Start of SUPPLIED MATERIAL

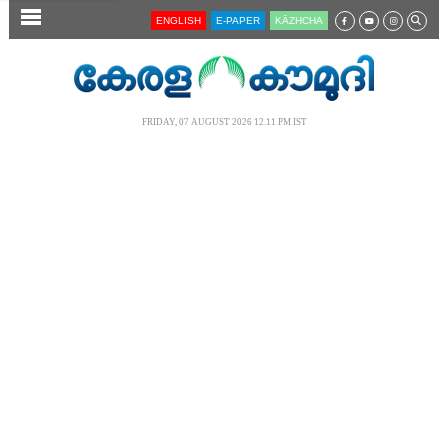
SECTIONS
ENGLISH
E-PAPER
KĀZHCHA
HOME
LATEST
FRIDAY, 07 AUGUST 2026 12.11 PM IST
AUDIO
NOTIFIED NEWS
POLL
KERALA
LOCAL
NEWS 360
CASE DIARY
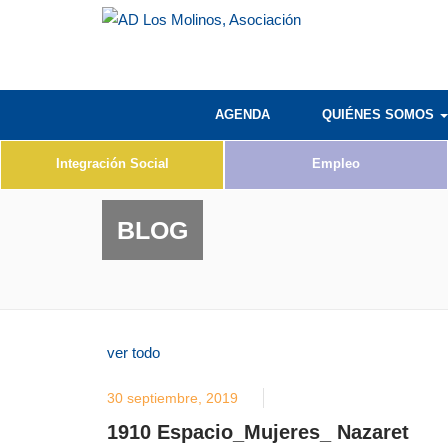
AGENDA
QUIÉNES SOMOS
Integración Social
Empleo
BLOG
ver todo
30 septiembre, 2019
1910 Espacio_Mujeres_ Nazaret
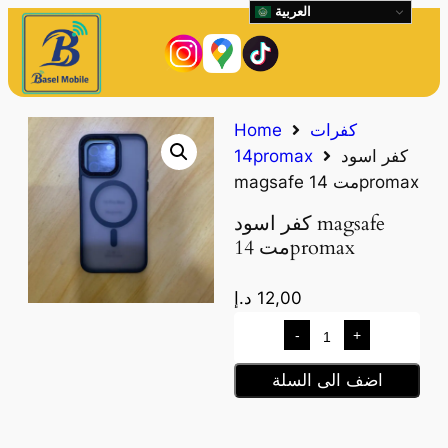
العربية
كفرات
Home
كفر اسود
14promax
magsafe مت 14promax
كفر اسود magsafe
مت 14promax
12,00
د.إ
-
+
اضف الى السلة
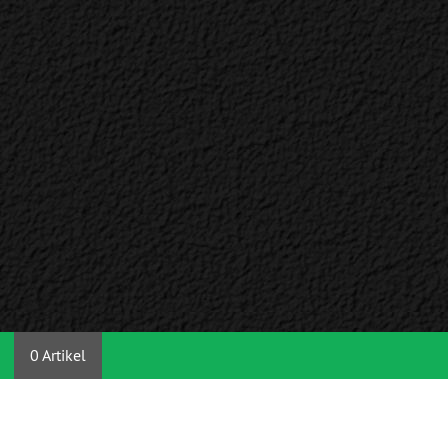
0 Artikel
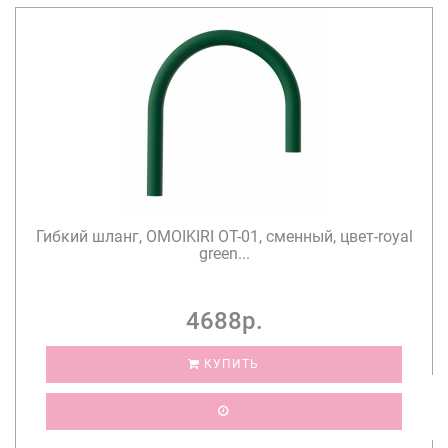
Гибкий шланг, OMOIKIRI OT-01, сменный, цвет-royal
green...
4688р.
КУПИТЬ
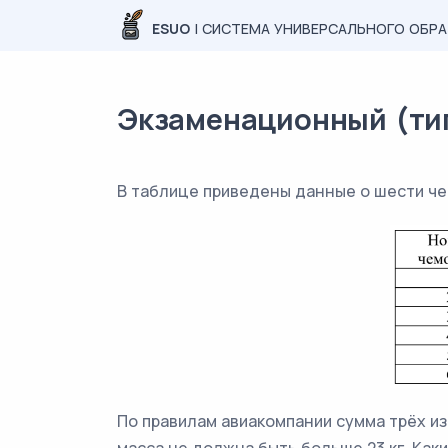
ESUO
| СИСТЕМА УНИВЕРСАЛЬНОГО ОБР
Экзаменационный (типо
В таблице приведены данные о шести ч
По правилам авиакомпании сумма трёх из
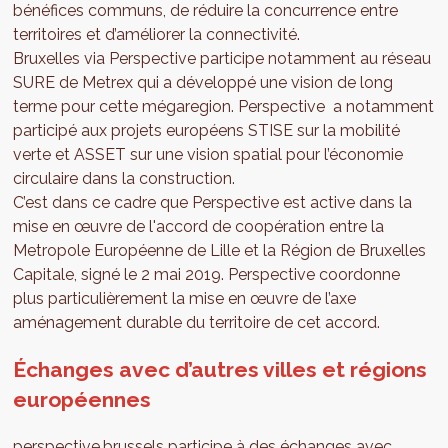
bénéfices communs, de réduire la concurrence entre
territoires et d’améliorer la connectivité.
Bruxelles via Perspective participe notamment au réseau
SURE de Metrex qui a développé une vision de long
terme pour cette mégaregion. Perspective a notamment
participé aux projets européens STISE sur la mobilité
verte et ASSET sur une vision spatial pour l’économie
circulaire dans la construction.
C’est dans ce cadre que Perspective est active dans la
mise en œuvre de l'accord de coopération entre la
Metropole Européenne de Lille et la Région de Bruxelles
Capitale, signé le 2 mai 2019. Perspective coordonne
plus particulièrement la mise en œuvre de l’axe
aménagement durable du territoire de cet accord.
Échanges avec d’autres villes et régions
européennes
perspective.brussels participe à des échanges avec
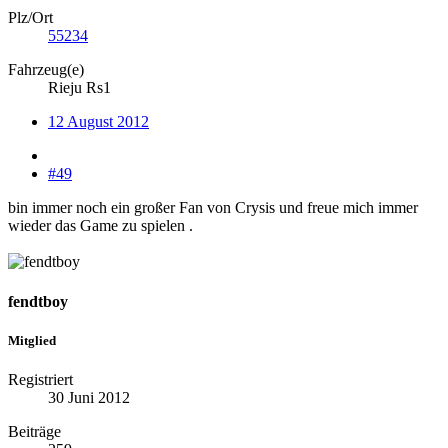
Plz/Ort
55234
Fahrzeug(e)
Rieju Rs1
12 August 2012
#49
bin immer noch ein großer Fan von Crysis und freue mich immer
wieder das Game zu spielen .
fendtboy
Mitglied
Registriert
30 Juni 2012
Beiträge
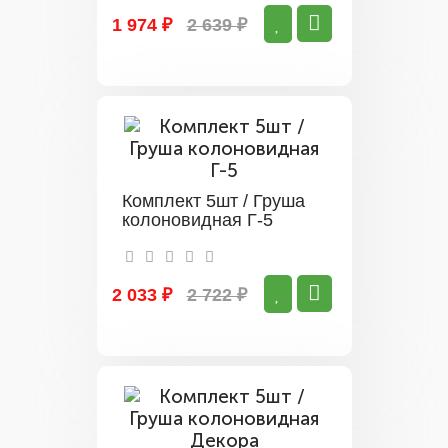
1 974 ₽
2 639 ₽
Комплект 5шт / Груша
колоновидная Г-5
2 033 ₽
2 722 ₽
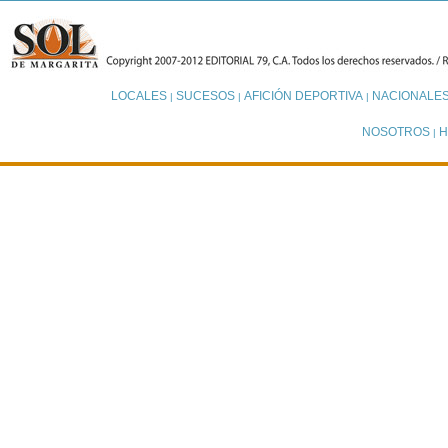
LOCALES
SUCESOS
AFICIÓN DEPORTIVA
NACIONALE
|
|
|
NOSOTROS
H
|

End of SUPPLIED MATERIAL

**WHAT IS REQUIRED:**
Total the lines of the data that include the word "mise", and give that total as the sole response.

**RESULT:**
2